The word to look for is "Finland". Report every line of the entries below that has it.

——

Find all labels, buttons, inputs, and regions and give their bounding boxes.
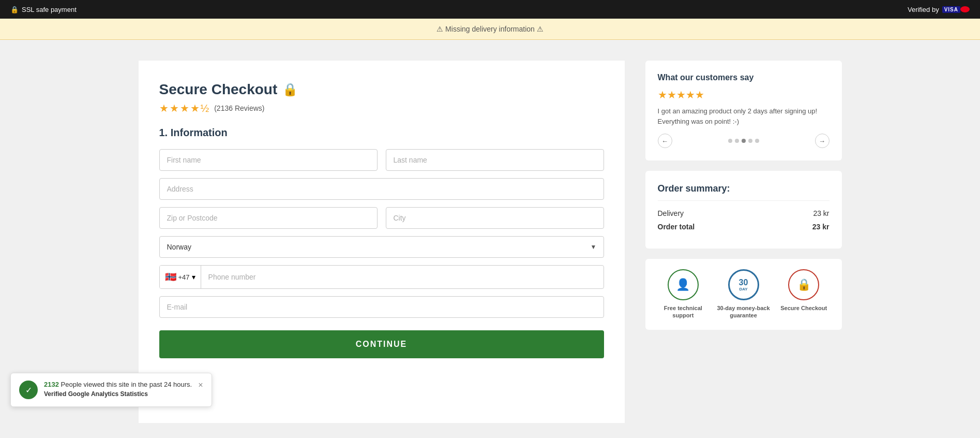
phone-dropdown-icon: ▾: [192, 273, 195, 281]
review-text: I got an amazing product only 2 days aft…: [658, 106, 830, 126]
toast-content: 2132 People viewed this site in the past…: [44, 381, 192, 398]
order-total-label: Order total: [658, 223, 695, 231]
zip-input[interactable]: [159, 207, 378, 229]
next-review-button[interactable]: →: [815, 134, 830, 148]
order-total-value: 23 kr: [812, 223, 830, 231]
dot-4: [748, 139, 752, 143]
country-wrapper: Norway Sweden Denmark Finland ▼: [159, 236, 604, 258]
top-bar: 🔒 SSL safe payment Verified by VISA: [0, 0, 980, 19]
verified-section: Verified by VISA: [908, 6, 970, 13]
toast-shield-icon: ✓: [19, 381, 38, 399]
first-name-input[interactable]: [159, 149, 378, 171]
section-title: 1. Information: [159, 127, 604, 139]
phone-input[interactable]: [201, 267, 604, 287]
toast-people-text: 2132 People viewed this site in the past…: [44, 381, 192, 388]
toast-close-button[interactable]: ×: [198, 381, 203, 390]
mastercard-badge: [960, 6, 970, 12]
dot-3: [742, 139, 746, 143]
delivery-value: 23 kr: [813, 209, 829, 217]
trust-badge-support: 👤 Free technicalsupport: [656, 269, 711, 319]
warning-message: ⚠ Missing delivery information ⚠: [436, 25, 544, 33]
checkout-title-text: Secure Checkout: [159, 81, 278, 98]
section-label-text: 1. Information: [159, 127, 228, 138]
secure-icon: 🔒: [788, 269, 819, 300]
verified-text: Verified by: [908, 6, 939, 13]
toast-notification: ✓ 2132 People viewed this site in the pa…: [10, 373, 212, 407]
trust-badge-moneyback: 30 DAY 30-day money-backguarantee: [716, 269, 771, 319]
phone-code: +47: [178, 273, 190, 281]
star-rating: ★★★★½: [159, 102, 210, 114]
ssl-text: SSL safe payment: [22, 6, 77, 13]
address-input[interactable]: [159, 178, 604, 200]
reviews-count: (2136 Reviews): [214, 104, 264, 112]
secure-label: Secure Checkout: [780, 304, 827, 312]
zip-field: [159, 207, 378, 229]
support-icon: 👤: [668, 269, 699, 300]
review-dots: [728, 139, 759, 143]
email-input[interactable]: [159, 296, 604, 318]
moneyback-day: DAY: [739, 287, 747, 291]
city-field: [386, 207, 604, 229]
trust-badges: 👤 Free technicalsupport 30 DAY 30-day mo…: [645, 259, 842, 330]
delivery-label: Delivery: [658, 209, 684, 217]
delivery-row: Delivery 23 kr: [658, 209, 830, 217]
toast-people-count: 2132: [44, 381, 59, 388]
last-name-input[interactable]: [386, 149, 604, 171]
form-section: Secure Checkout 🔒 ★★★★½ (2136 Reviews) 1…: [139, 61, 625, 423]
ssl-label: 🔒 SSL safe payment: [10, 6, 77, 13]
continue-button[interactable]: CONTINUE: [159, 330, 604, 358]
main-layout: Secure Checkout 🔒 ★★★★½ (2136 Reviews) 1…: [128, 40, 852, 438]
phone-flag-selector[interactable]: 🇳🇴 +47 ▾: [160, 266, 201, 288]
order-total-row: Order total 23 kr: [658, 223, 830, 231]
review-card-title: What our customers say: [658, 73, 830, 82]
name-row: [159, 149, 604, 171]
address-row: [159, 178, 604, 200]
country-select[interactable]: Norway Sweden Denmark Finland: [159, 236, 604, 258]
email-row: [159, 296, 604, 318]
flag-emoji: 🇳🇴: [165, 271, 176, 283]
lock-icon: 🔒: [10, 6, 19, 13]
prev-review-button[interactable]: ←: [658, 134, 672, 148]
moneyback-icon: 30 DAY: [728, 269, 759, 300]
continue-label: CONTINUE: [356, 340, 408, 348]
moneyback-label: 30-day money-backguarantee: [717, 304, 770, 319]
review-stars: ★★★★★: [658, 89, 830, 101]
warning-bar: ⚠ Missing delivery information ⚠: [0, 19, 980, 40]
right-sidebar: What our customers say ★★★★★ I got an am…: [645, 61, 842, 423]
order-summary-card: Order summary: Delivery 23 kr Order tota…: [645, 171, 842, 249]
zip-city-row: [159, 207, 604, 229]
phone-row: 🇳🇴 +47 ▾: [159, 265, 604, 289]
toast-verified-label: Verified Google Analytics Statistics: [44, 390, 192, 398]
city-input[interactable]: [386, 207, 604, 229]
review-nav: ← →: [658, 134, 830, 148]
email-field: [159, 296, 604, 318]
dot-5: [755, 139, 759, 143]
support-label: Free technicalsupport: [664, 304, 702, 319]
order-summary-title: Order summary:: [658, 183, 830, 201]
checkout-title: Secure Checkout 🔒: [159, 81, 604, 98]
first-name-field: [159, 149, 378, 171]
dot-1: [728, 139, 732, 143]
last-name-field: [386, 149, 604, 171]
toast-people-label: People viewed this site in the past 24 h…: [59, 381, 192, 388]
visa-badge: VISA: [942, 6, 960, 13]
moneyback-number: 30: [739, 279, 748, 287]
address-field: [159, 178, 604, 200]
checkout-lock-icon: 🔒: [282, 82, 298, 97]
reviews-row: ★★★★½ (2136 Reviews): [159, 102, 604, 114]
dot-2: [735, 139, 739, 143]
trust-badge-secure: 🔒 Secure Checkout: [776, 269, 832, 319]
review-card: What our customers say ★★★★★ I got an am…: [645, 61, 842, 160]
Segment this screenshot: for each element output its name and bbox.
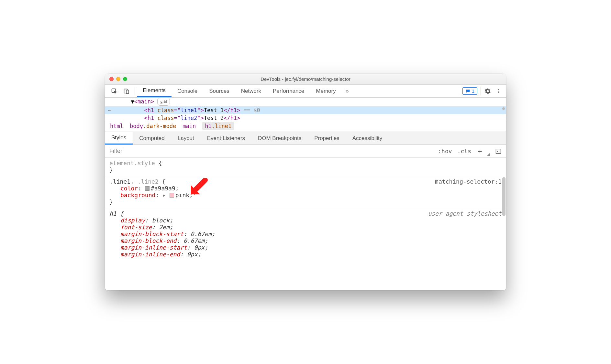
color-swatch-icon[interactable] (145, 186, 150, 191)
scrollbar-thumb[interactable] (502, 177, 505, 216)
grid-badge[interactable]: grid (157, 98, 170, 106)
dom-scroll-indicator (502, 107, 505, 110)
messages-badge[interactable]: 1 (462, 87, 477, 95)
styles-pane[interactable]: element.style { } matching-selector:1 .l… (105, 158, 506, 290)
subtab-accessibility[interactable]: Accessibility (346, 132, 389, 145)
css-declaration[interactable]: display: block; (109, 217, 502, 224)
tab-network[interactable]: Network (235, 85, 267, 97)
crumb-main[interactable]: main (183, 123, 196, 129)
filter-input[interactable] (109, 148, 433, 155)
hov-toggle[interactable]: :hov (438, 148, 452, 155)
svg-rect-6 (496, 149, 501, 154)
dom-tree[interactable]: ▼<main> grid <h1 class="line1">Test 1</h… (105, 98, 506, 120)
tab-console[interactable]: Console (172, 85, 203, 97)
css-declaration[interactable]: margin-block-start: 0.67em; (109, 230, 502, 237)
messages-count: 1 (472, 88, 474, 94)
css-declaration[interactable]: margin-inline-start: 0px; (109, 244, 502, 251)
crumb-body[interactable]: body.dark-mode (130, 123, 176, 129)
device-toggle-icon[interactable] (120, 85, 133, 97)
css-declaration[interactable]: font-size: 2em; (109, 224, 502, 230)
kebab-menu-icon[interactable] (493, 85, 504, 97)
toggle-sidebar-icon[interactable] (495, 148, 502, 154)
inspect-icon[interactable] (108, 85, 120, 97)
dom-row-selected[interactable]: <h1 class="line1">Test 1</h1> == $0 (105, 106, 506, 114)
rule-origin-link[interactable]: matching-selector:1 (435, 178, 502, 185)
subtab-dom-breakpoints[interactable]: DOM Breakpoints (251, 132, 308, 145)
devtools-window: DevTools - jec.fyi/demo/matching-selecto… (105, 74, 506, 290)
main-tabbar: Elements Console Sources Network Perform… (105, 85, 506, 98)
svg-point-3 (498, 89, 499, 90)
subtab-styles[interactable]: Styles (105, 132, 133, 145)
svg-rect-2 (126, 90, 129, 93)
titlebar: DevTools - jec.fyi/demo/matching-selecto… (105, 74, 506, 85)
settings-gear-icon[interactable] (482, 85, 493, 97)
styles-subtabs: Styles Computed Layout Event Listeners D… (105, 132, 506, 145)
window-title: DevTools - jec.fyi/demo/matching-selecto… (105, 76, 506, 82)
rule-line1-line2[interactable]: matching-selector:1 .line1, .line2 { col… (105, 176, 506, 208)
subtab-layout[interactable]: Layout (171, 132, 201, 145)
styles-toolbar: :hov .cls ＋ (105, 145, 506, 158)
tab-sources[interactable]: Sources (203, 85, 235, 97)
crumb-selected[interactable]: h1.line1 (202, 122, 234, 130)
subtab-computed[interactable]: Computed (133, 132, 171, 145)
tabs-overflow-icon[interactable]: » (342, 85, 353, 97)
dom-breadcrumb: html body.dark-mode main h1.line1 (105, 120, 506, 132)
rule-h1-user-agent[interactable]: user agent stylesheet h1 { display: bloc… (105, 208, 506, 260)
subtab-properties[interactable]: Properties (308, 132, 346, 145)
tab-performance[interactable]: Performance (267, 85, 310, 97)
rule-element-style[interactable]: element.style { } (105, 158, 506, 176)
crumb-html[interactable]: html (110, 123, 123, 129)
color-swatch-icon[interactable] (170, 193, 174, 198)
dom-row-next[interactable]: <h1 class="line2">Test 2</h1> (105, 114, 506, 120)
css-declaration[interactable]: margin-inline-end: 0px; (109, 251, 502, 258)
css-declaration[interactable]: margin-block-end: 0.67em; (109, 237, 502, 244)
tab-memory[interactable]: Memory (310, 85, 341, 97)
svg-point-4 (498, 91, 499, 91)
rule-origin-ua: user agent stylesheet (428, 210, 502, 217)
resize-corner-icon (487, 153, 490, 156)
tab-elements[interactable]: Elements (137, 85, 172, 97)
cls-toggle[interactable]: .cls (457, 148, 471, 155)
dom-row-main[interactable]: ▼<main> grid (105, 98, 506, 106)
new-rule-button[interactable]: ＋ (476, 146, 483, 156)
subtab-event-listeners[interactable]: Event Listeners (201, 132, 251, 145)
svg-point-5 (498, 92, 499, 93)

——

_Solution for this problem_
country-wrapper: Norway Sweden Denmark Finland ▼: [159, 236, 604, 258]
country-select[interactable]: Norway Sweden Denmark Finland: [159, 236, 604, 258]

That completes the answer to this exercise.